With one last painful grunt, Owens swiveled his rifle upwards, letting it fall into its familiar place on his shoulder. Leaning his head towards the gun, he looked down the sights, aiming it straight between the creature's eyes. He was aiming to kill, that's all he wished to do. Not to wound or disable; to end a life.
It was then the beast seemed to realize what Owens was doing, but it was too late. His finger already secure on the trigger, he pulled the muscles needed to fire the shot, the bullet whizzing through the air and hitting its mark perfectly, blood and bone bursting from its head as the bullet shot through.

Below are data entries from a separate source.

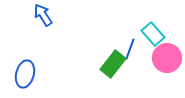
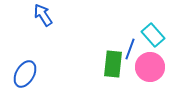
cyan rectangle: moved 1 px down
pink circle: moved 17 px left, 9 px down
green rectangle: rotated 32 degrees counterclockwise
blue ellipse: rotated 16 degrees clockwise
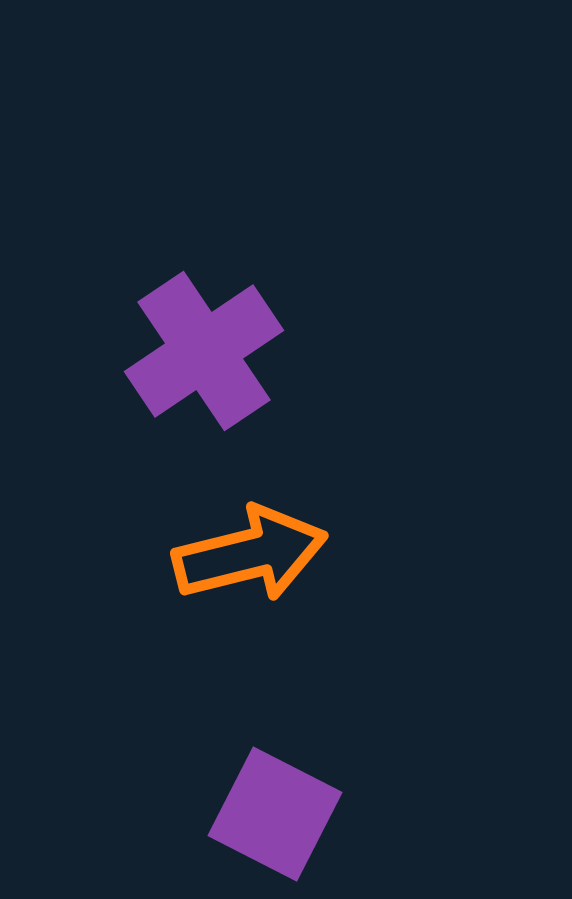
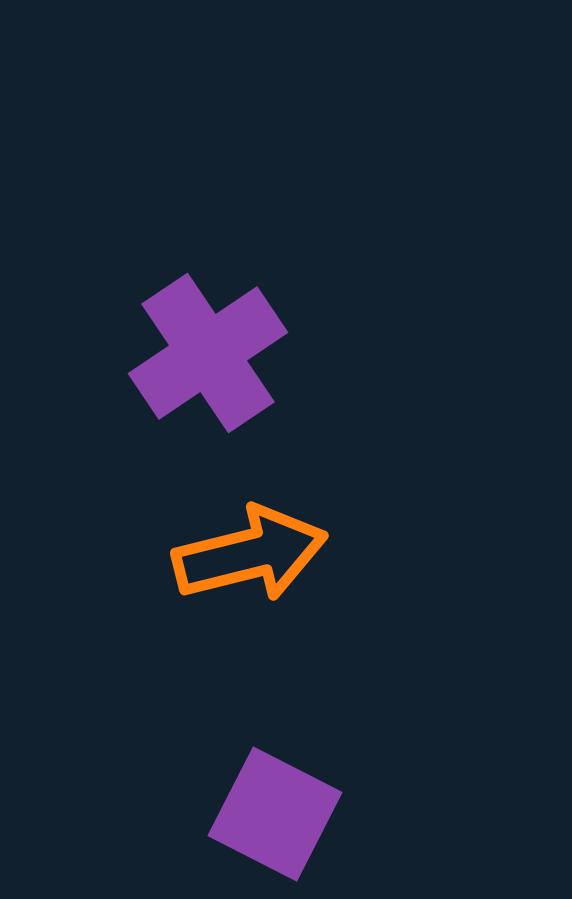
purple cross: moved 4 px right, 2 px down
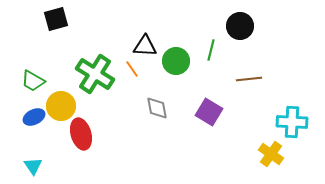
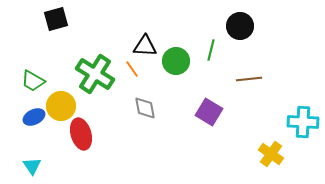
gray diamond: moved 12 px left
cyan cross: moved 11 px right
cyan triangle: moved 1 px left
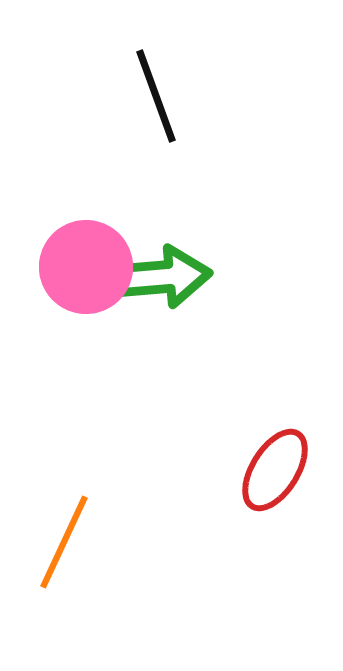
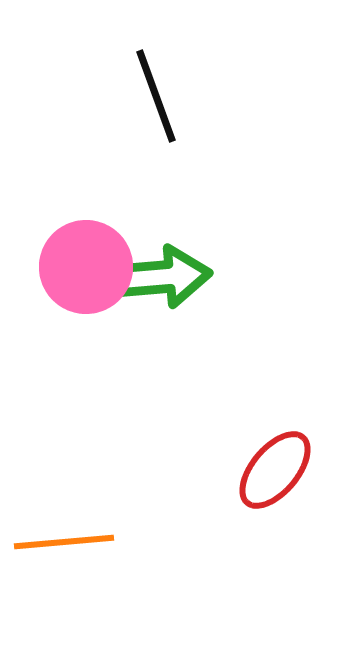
red ellipse: rotated 8 degrees clockwise
orange line: rotated 60 degrees clockwise
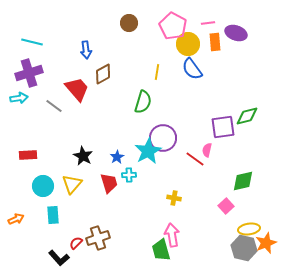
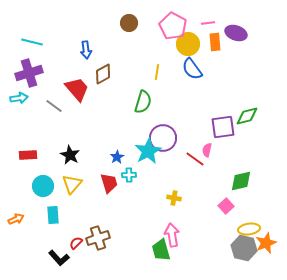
black star at (83, 156): moved 13 px left, 1 px up
green diamond at (243, 181): moved 2 px left
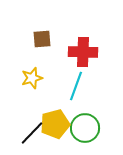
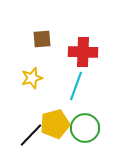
black line: moved 1 px left, 2 px down
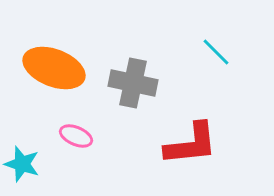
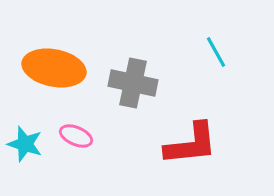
cyan line: rotated 16 degrees clockwise
orange ellipse: rotated 10 degrees counterclockwise
cyan star: moved 3 px right, 20 px up
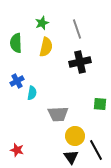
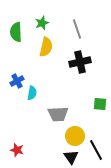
green semicircle: moved 11 px up
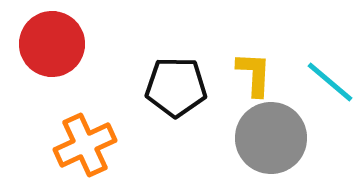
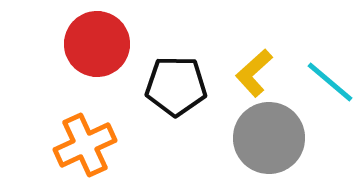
red circle: moved 45 px right
yellow L-shape: moved 1 px up; rotated 135 degrees counterclockwise
black pentagon: moved 1 px up
gray circle: moved 2 px left
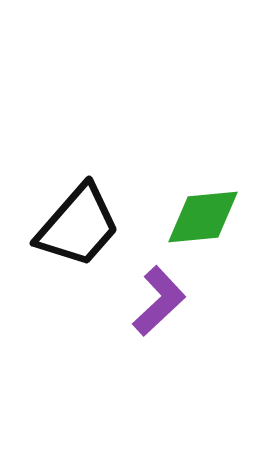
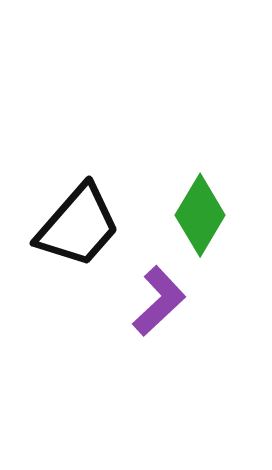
green diamond: moved 3 px left, 2 px up; rotated 54 degrees counterclockwise
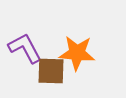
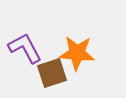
brown square: moved 1 px right, 2 px down; rotated 20 degrees counterclockwise
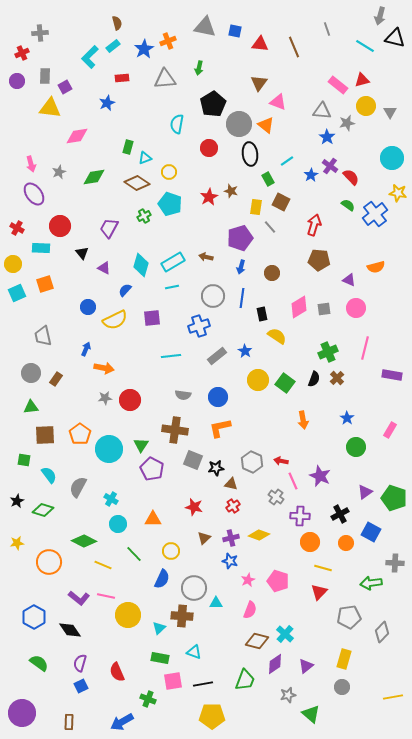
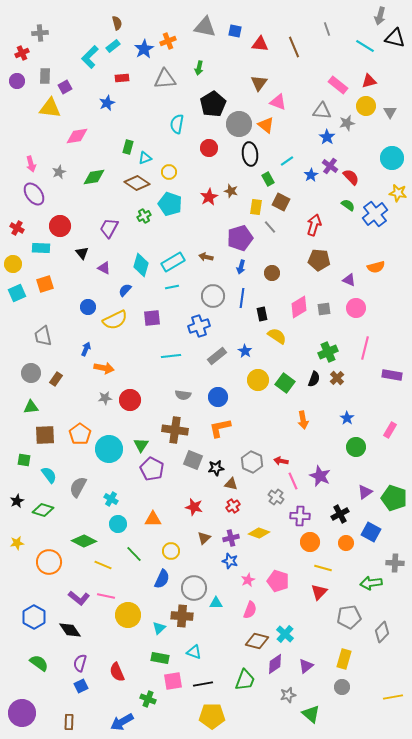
red triangle at (362, 80): moved 7 px right, 1 px down
yellow diamond at (259, 535): moved 2 px up
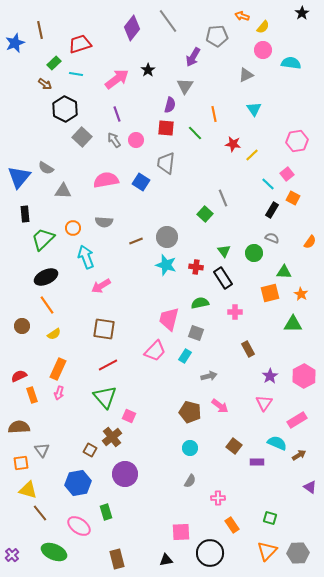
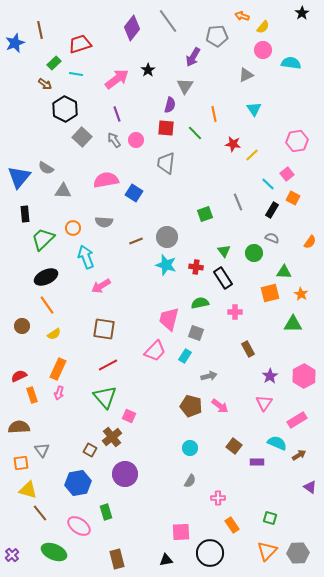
blue square at (141, 182): moved 7 px left, 11 px down
gray line at (223, 198): moved 15 px right, 4 px down
green square at (205, 214): rotated 28 degrees clockwise
brown pentagon at (190, 412): moved 1 px right, 6 px up
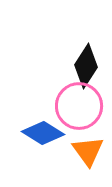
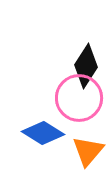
pink circle: moved 8 px up
orange triangle: rotated 16 degrees clockwise
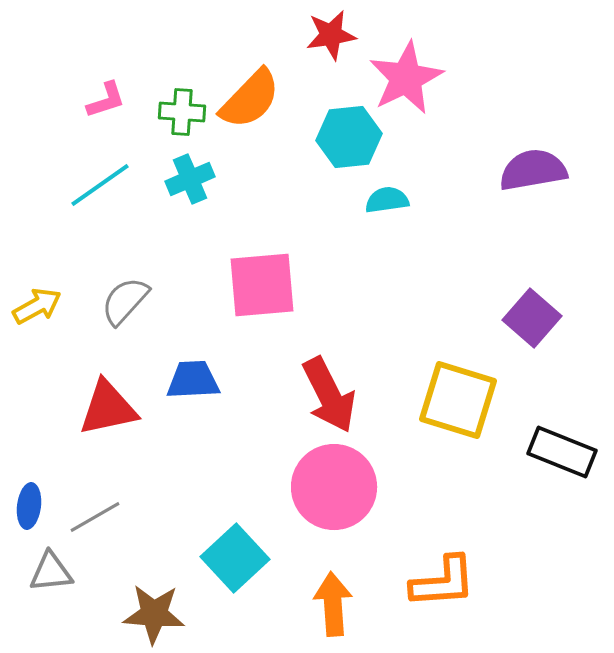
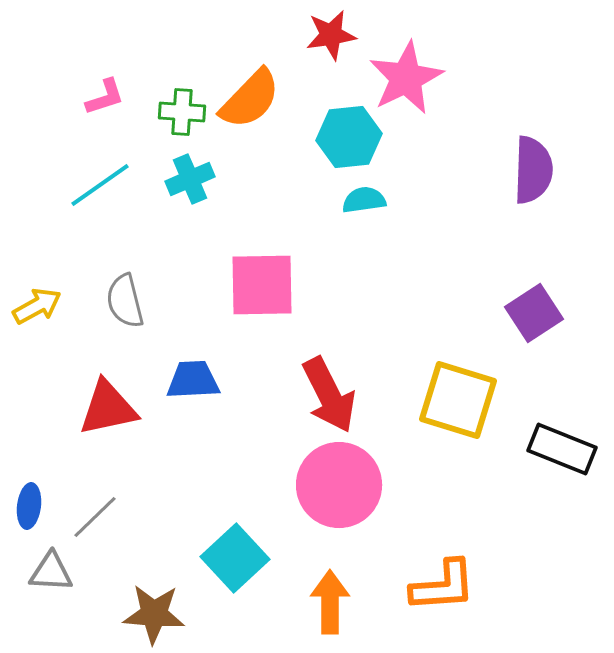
pink L-shape: moved 1 px left, 3 px up
purple semicircle: rotated 102 degrees clockwise
cyan semicircle: moved 23 px left
pink square: rotated 4 degrees clockwise
gray semicircle: rotated 56 degrees counterclockwise
purple square: moved 2 px right, 5 px up; rotated 16 degrees clockwise
black rectangle: moved 3 px up
pink circle: moved 5 px right, 2 px up
gray line: rotated 14 degrees counterclockwise
gray triangle: rotated 9 degrees clockwise
orange L-shape: moved 4 px down
orange arrow: moved 3 px left, 2 px up; rotated 4 degrees clockwise
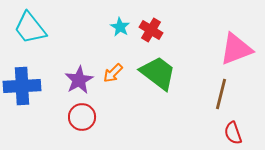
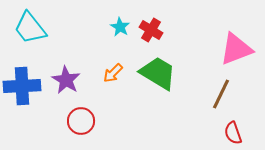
green trapezoid: rotated 6 degrees counterclockwise
purple star: moved 13 px left; rotated 12 degrees counterclockwise
brown line: rotated 12 degrees clockwise
red circle: moved 1 px left, 4 px down
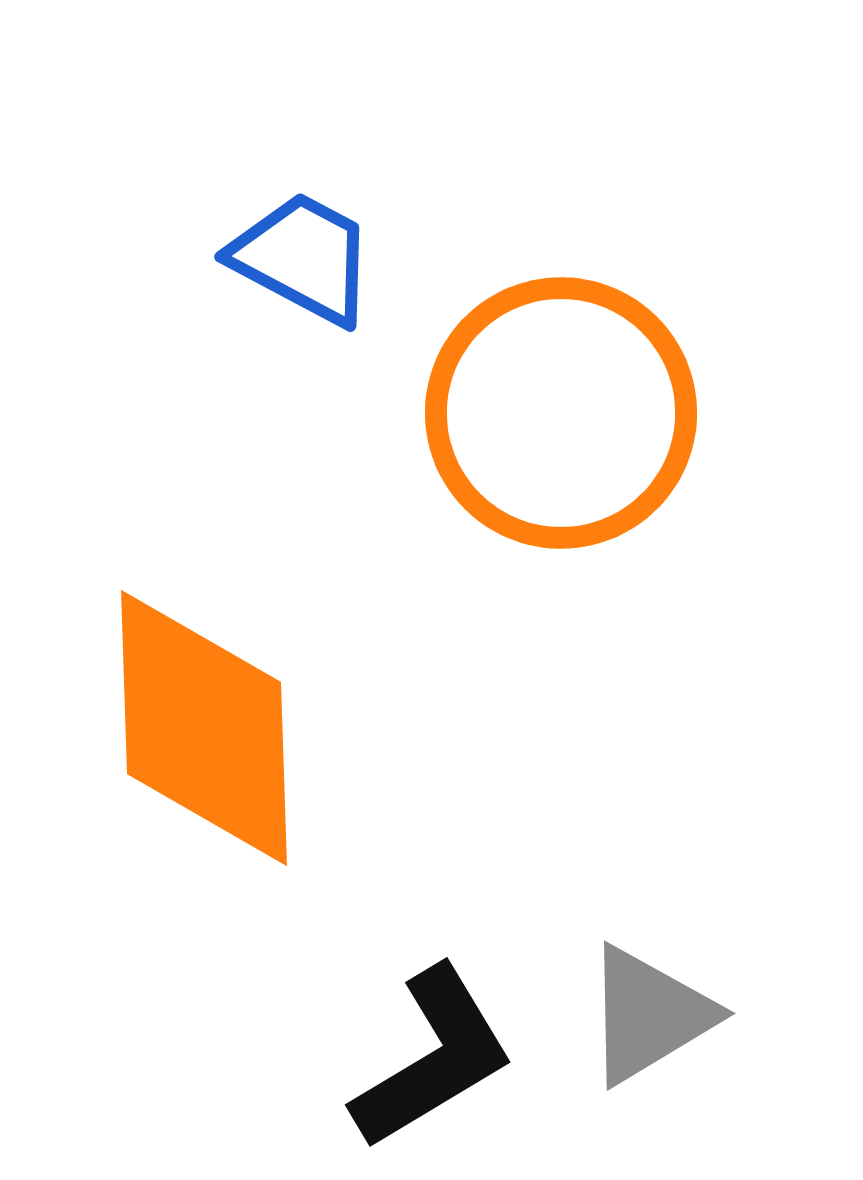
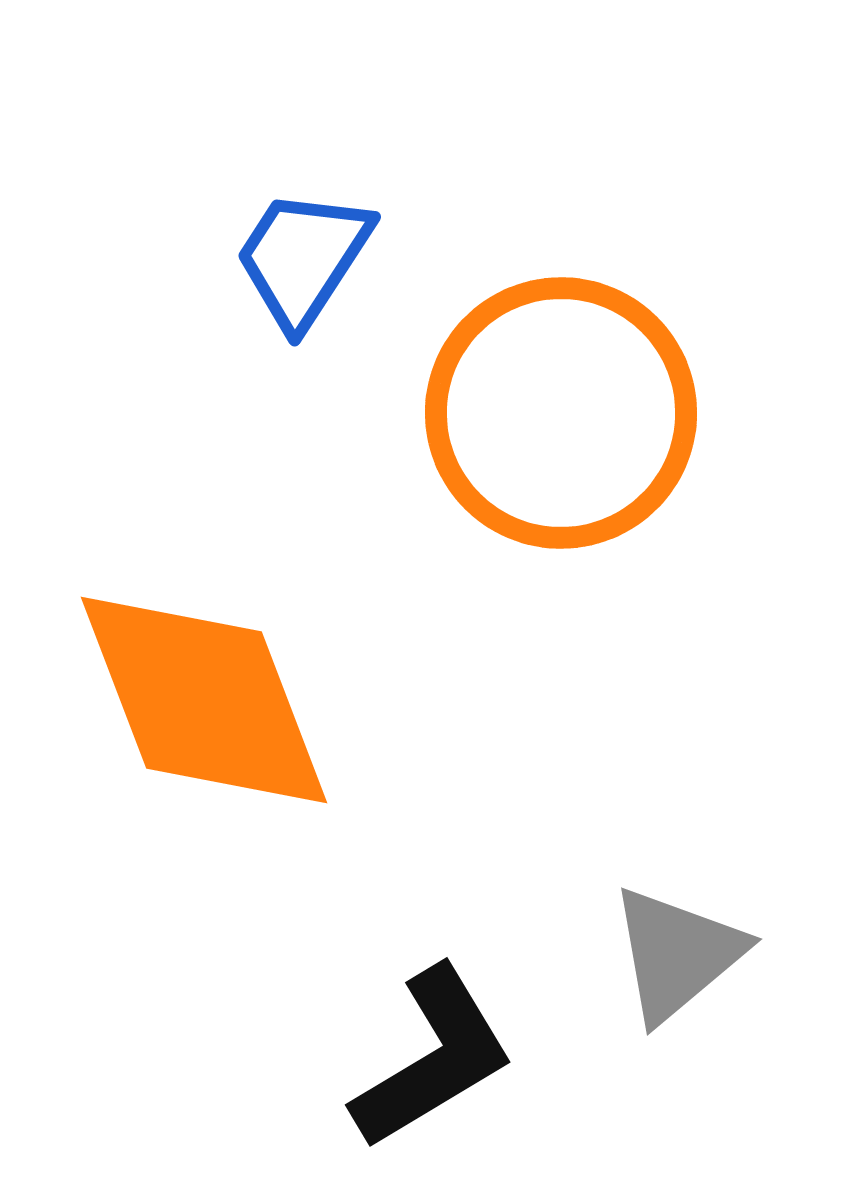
blue trapezoid: rotated 85 degrees counterclockwise
orange diamond: moved 28 px up; rotated 19 degrees counterclockwise
gray triangle: moved 28 px right, 61 px up; rotated 9 degrees counterclockwise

The animal stood there for a moment afterward, swaying in place. Finally, after what seemed an eternity, it fell back, landing on the ground hard enough to cause it to shake near its impact. The rifle fell from Owens' hands, falling next to the beast's feet, its purpose having been fulfilled.
With the excitement of the event having passed, the pain became clear again, his vision fading once more. As the waves of agony washed across him, he allowed his body to fall into the black, letting himself be surrounded by darkness.
John Pierce had been preparing his small boat when the man appeared.
Pierce, every year for the last twenty, had taken a small trip into the South American rainforest to a small cottage he and his father had built just outside a local village. Each time, he would only stay a week, maybe two if the conditions were well and his mood was good, letting himself merge with the outdoors in that time.
It was a nice little getaway from the hustle and bustle of the city; calm, peaceful… except, of course, when someone stumbles across your land to disturb your peace.
He had been standing within the kitchen of the small home when he heard the large rustling coming from outside. Confused and curious, he had stepped outside to find the man staggering across the small patch of forest he had cleared out before the cottage.
He appeared to be close to Pierce's age, his clothes torn to near shreds and covered in a considerable amount of dried blood. His shirt was unbuttoned, showing heavily bruised ribs and chest, more of the purple blotches on his face. His leg was clearly broken, held in the grip of a makeshift splint, made from a few branches and long strands of grass.
In other words, the man was in horrible shape.
Pierce immediately rushed forward, the man looking up and falling to his knees only a few feet away. On his face was a crazed smile, his eyes glinting with insanity as he stared up to the other man.
"I… I killed it! You hear me? I killed it!" he exclaimed, letting out a laugh that sent a shiver through Pierce's bones. "Ripped the boy apart, like a toy… but I killed it! No animal can escape Jack Owens!"
And with one more maniacal laugh, the man who claimed to be Jack Owens collapsed to the ground dead, his story to remain a mystery to the world.